Curing this Phoenix interlude we spent days trying to figure out a new name for the band. The Nazz, it turned out, was already taken. This time we wanted a distinctive name, something that would draw attention to us but not a rock cliche. One boring January evening I said, “How about Alice Cooper?” and everybody said, “No, that’s ridiculous.” About half an hour later Dick Christian said, “What about that name, Alice Cooper?” But nobody even wanted to discuss it. I thought it was perfect. It was so American and so eerie at the same time. It had the same ring to it that Lizzy Borden did. I knew that if there was really an Alice Cooper somewhere chances were she was an ax murderer.
We forgot about it for a few days until Dick Christain dragged us all over to Alice Paxton’s house. Both Charlie Carnal and Dick were friendly with Mrs. Paxton’s daughter, who claimed her mother was a clairvoyant and could help us solve our problems. Alice Paxton also had her Ouija board, which she hadn’t used in a few years, and we started asking it questions. I wasn’t even working the board when we asked if there was a spirit in the room. There was.
The board spelled out the name Alice Cooper.

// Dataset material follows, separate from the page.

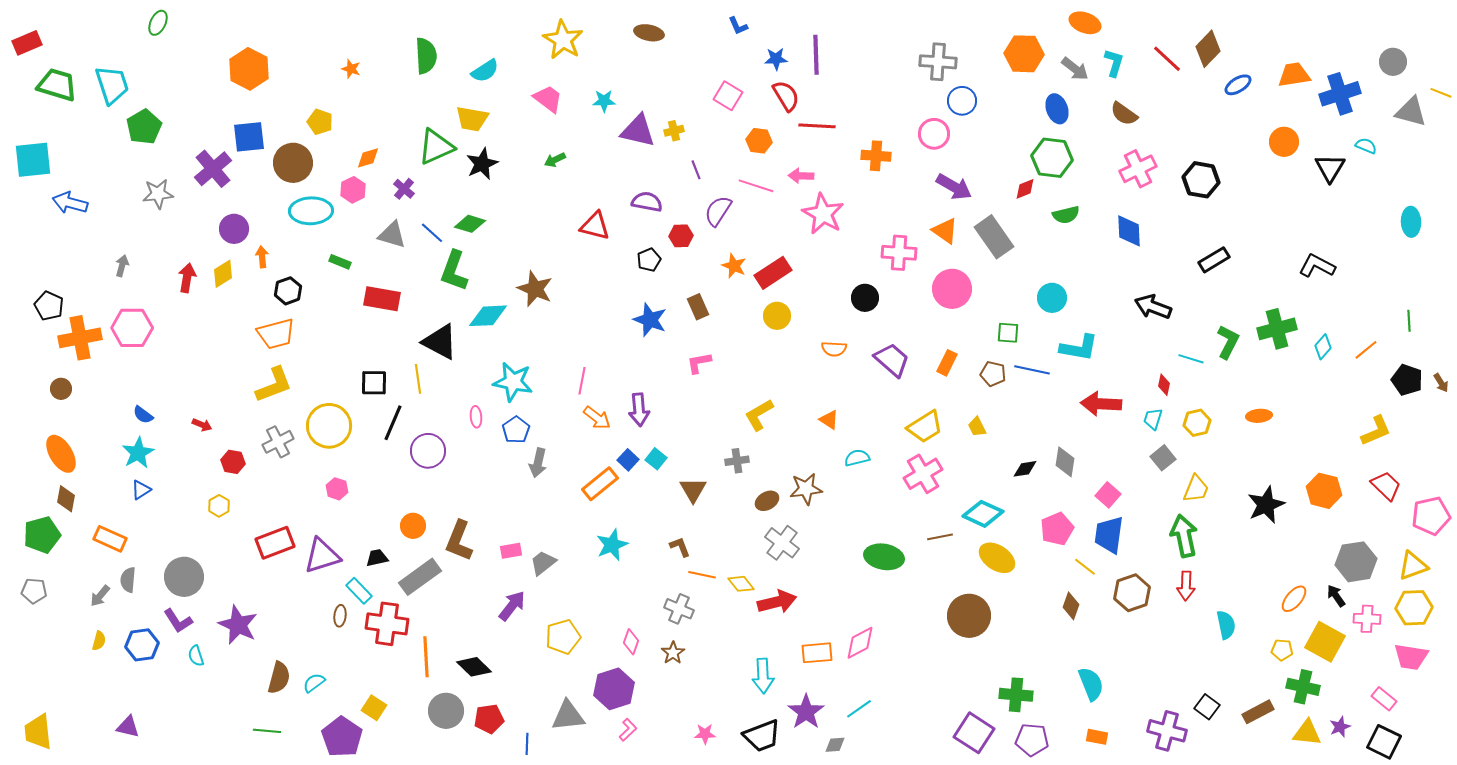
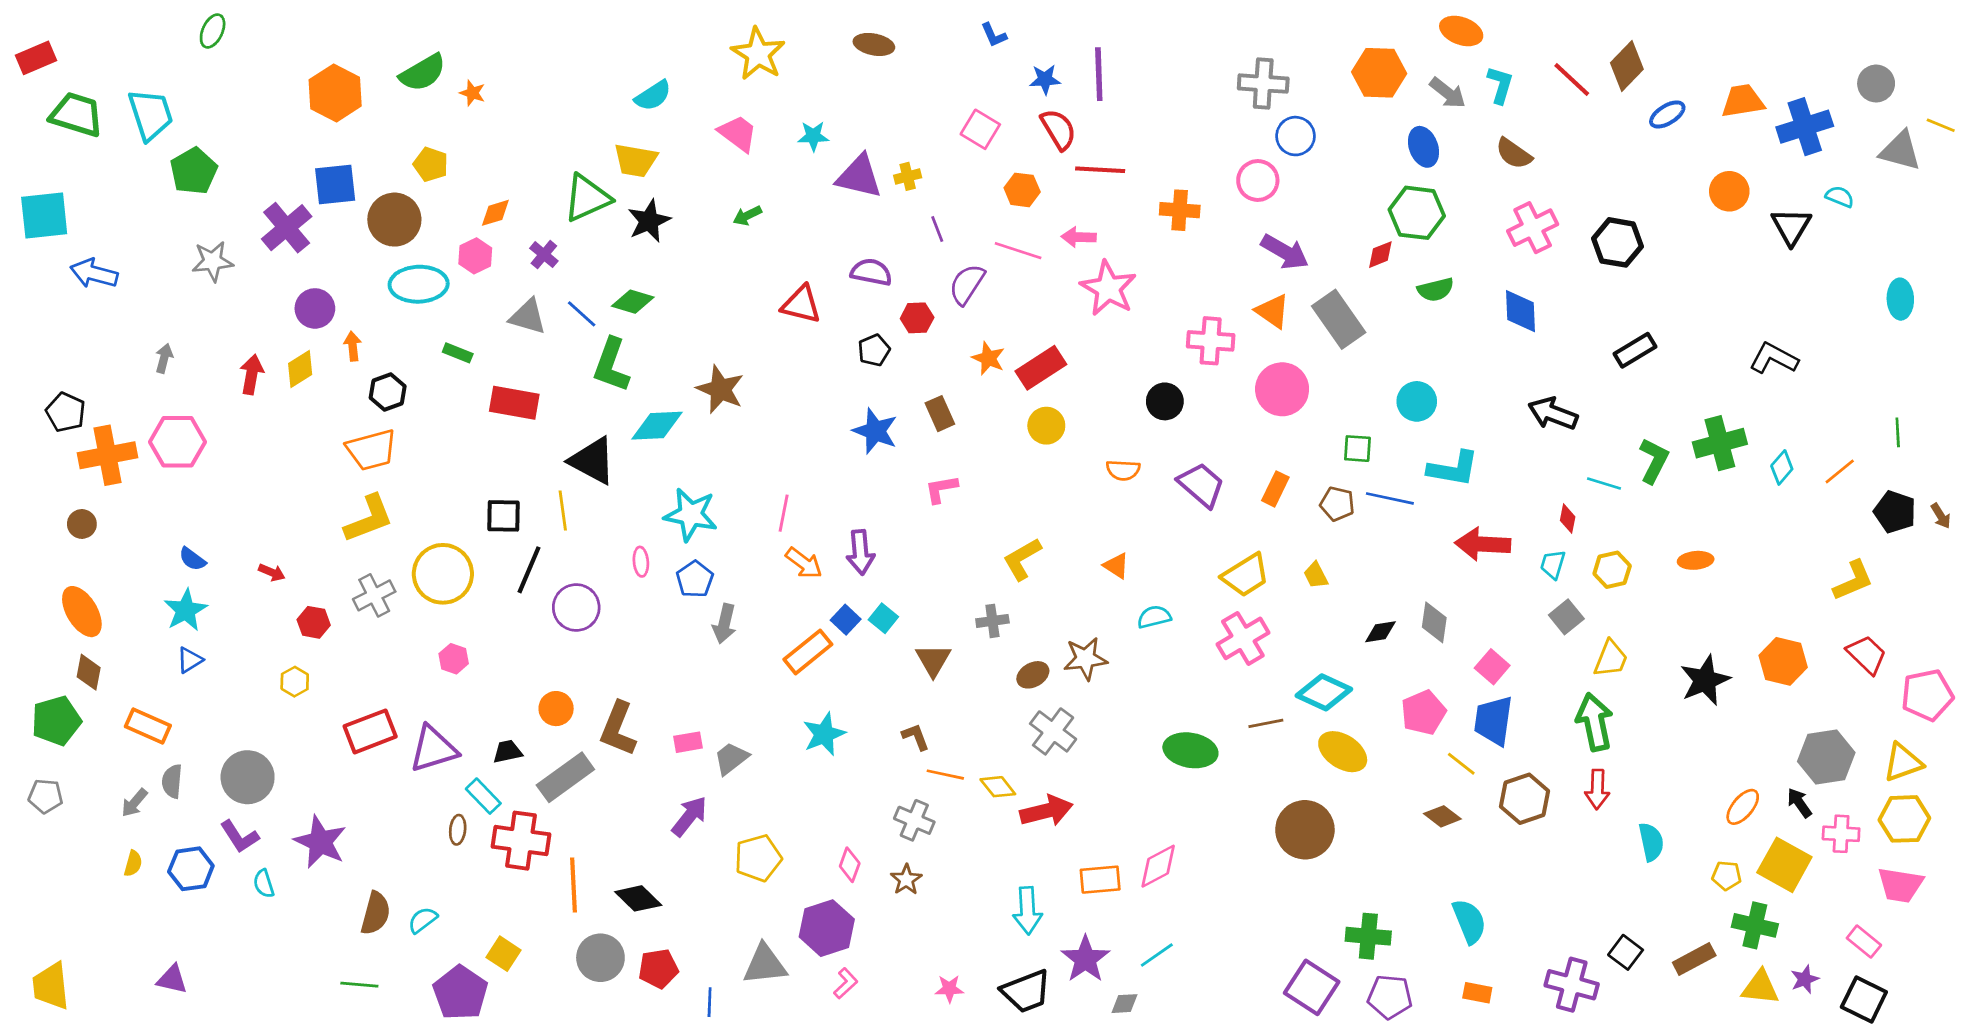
green semicircle: (426, 56) -> (423, 73), moved, turned 63
brown diamond: (1071, 606) -> (1442, 816), turned -72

For three hours everyone drilled the board on Alice Cooper, and we came up with the following story (with a few additional details added by me over the course of some five thousand interviews):
In the early sixteen hundreds scientists and occultists became aware of a celectrial disturbance which seemed to have a strange concentrated effect on the British Isles. There was an odd feeling of unrest and suspicion in the countryside. In the midst of this general feeling of alarm, on February 4 (my birthday), 1623 (not my birthday), in Sussex, England, Alice Cooper was born.
She was the daughter of well-to-do parents and a very strange child. She seemed always to be listening to voices that no one else could hear, often smiling secretly as if she knew the answer to some cosmic joke.
Much of Alice’s time was taken up with her sister Christine, who was three years older than she. Christine taught her magic, including the use of strange plants that grew in abunance in the forest, and the techniques of speaking ancient words of old that could make thunder roll and fire burn. On Alice’s twelfth birthday her parents died in a mysterious fire, their charred bobies never recovered from the blazing house. One year later little Alice was to witness the death of her sister, Christine, who was accused of being a witch and burned at the stake by the villagers.
A week later little Alice herself was dead, poisoned perhaps by her own hand so she could join her sister Christine in the other world. She was only thirteen years old. Pretty good, huh? Well, it really worked at the time.
I was thrilled with the name, but Neal Smith was disgusted. He finally thought he had gotten into a group that was going to go somewhere, do something important, get him a Rolls-Royce and a mansion in the country and now we were changing our name to something stupid like Alice Cooper!
I couldn’t blame Neal for worrying. He was in a terrible spot. He was broke, his family had moved out of Phoenix, and the draft board was after him. All the rest of us had the draft board under control at the time, but Neal was a perfect specimen. He couldn’t even get drunk enough to pass out at his physical.
The same night we got the information from the Ouija board, Neal and I drove out to the desert in a borrowed car. There were two .22-caliber rifles in the trunk, and we were going to shoot jackrabbits. We would drive around the desert, blind them with the car headlights, and pick them off.
Neal took a shot at one from the hood of the car, thought he had hit it and swung his long legs around just as I pulled off my own shot. There was a thumping sound, and he fell on the ground. He scrambled around in front of the headlights and pulled off his boots. I had shot him in the ankle.